Avrupa kamu yönetiminin düzene sokulması gerektiğini ve “bir Avrupa süper devletinin ortaya çıkışını pasif bir şekilde izlemediklerini” söyleyen Kickl, “kıtanın tüm vatandaşları için barış, özgürlük ve refah” vurgusu yaptı.

Kickl diğer partilerin de bu ittifaka katılmasının beklendiğini söyledi.

Başbakan Orbán ise, “Bugün Avrupa siyasetinin değişeceği gündür,” dedi.
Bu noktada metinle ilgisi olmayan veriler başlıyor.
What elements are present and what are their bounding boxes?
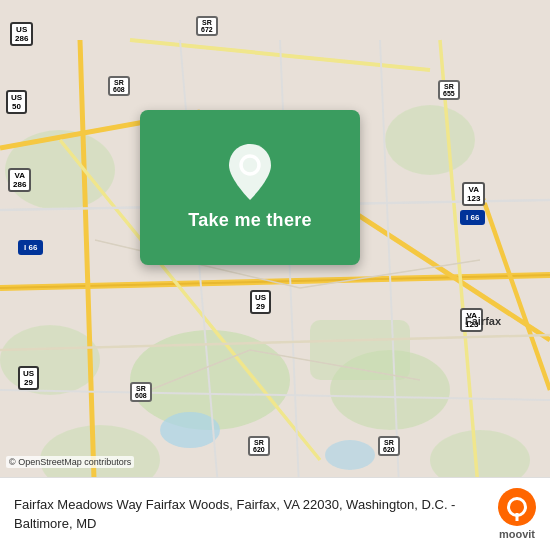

Son 25 yılın siyasi olaylarını takip ettiğini belirten Macar lider, “Avrupa siyasetinde yeni bir dönem 1989’da başladı ve şimdi seçimlerle sona erdi. Bugün, Avrupa siyasetini değiştirecek yeni bir grup yaratılacak …. [Bu grup] çok hızlı bir şekilde Avrupa Sağının en büyük grubu haline gelecek. Bu birkaç gün içinde gerçekleşecek,” iddiasında bulundu.

27 ülkenin 20’sinde değişimi temsil eden partiler kazandığını ve “Brüksel’deki elit kesim”in buna direndiğini ve değişim istemediğini öne süren Orbán, bu nedenle bu platformu oluşturduklarını ifade etti ve  “Değişimi sağlamak için. Avrupa kriz içinde; terörizm, göç ve savaş tehdidi komşularımızı tehdit ediyor. Avrupa halkı barış, düzen ve refah istiyor ama Brüksel’deki elitlerden savaş, göç ve durgunluk görüyorlar,” dedi.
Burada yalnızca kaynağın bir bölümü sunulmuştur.